11th President of the University of Manitoba
- In office 2008–2020
- Preceded by: Emőke Szathmáry
- Succeeded by: Michael Benarroch

5th President of the University of Regina
- In office 1998–2005
- Succeeded by: Robert Hawkins

Personal details
- Born: 1951 (age 74–75)
- Education: University of Toronto

= David Barnard =

Canadian computer scientist (born 1951)

David T. Barnard (born 1951) is a Canadian computer scientist and academic, who served as the 11th president and vice-chancellor of the University of Manitoba from 2008 to 2020. He was also chair of Universities Canada.

== Professional biography ==
Barnard received a Bachelor of Science degree from the University of Toronto in 1973, followed by a Master of Science degree in 1975, and a Ph.D. in 1981, all in Computer Science.

Barnard also holds a Diploma of Christian Studies (Dip.C.S.) in theological studies from Regent College, University of British Columbia, and a Master of Laws from Osgoode Hall, York University.

He began his academic career at Queen's University in 1977, eventually becoming a Professor in the Computing and Information Science Department.
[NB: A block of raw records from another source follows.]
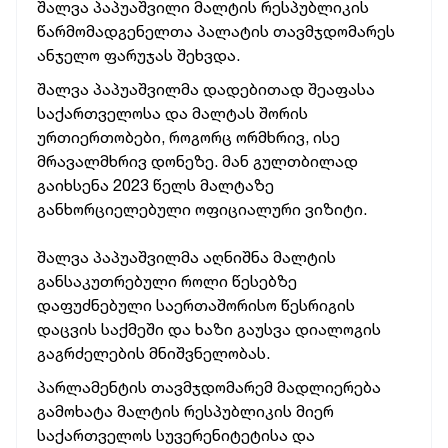
შალვა პაპუაშვილი მალტის რესპუბლიკის
წარმომადგენელთა პალატის თავმჯდომარეს
ანჯელო ფარუჯას შეხვდა.
შალვა პაპუაშვილმა დადებითად შეაფასა
საქართველოსა და მალტას შორის
ურთიერთობები, როგორც ორმხრივ, ისე
მრავალმხრივ დონეზე. მან გულთბილად
გაიხსენა 2023 წელს მალტაზე
განხორციელებული ოფიციალური ვიზიტი.
შალვა პაპუაშვილმა აღნიშნა მალტის
განსაკუთრებული როლი წესებზე
დაფუძნებული საერთაშორისო წესრიგის
დაცვის საქმეში და ხაზი გაუსვა დიალოგის
გაგრძელების მნიშვნელობას.
პარლამენტის თავმჯდომარემ მადლიერება
გამოხატა მალტის რესპუბლიკის მიერ
საქართველოს სუვერენიტეტისა და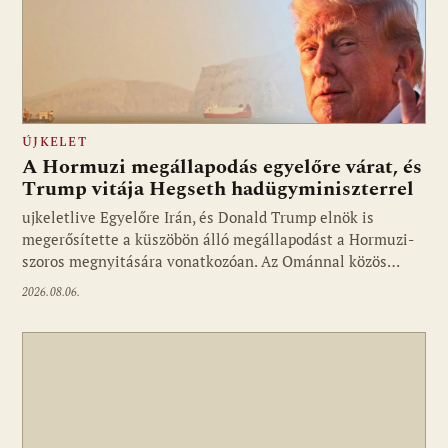
ÚJKELET
A Hormuzi megállapodás egyelőre várat, és
Trump vitája Hegseth hadügyminiszterrel
ujkeletlive Egyelőre Irán, és Donald Trump elnök is
Fotó: ujkelet.live
megerősítette a küszöbön álló megállapodást a Hormuzi-
szoros megnyitására vonatkozóan. Az Ománnal közös…
2026.08.06.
In 1996, he was appointed Vice-President (Administration) and Controller at the University of Regina, where he went on to serve as President and Vice-Chancellor from 1998 to 2005. From 2005 to 2008, he was the COO and Chief Technology Officer of iQmetrix.

Barnard began serving a five-year term as president and vice-chancellor of University of Manitoba in 2008. In 2011, Barnard made a formal statement of apology and reconciliation to residential school survivors in front of the Truth and Reconciliation Commission of Canada, the first leader of a post-secondary institution to do so. He was appointed to a second five-year term in 2013 and his term was extended for two more years in 2016. His term ended on June 30, 2020. He was subsequently appointed President Emeritus by the University of Manitoba Board of Governors.

=== Board positions ===
Some of the institutions that Barnard was or is currently a board member of include:

- Bank of Canada (2005-2007)
- Canada West Foundation
- Canadian Research Knowledge Network
- Canadian Scholarship Trust Foundation
- CentrePort Canada
- Digital Research Alliance of Canada (2020-2023)
- Greystone Capital Management (since 2007)
- 2018 Manitoba Electoral Divisions Boundaries Commission.
- NetSecure Technologies (since 2007)
- Order of Manitoba Advisory Council
- Payments Canada
- Royal Society of Canada
- Saskatchewan Power Corporation (2000-2003)
- Saint Boniface Hospital (since 2008)
- World University Service of Canada

==Honours==
In 2018, he was made a member of the Order of Manitoba, as well as being elected as a new Fellow of the Royal Society of Canada.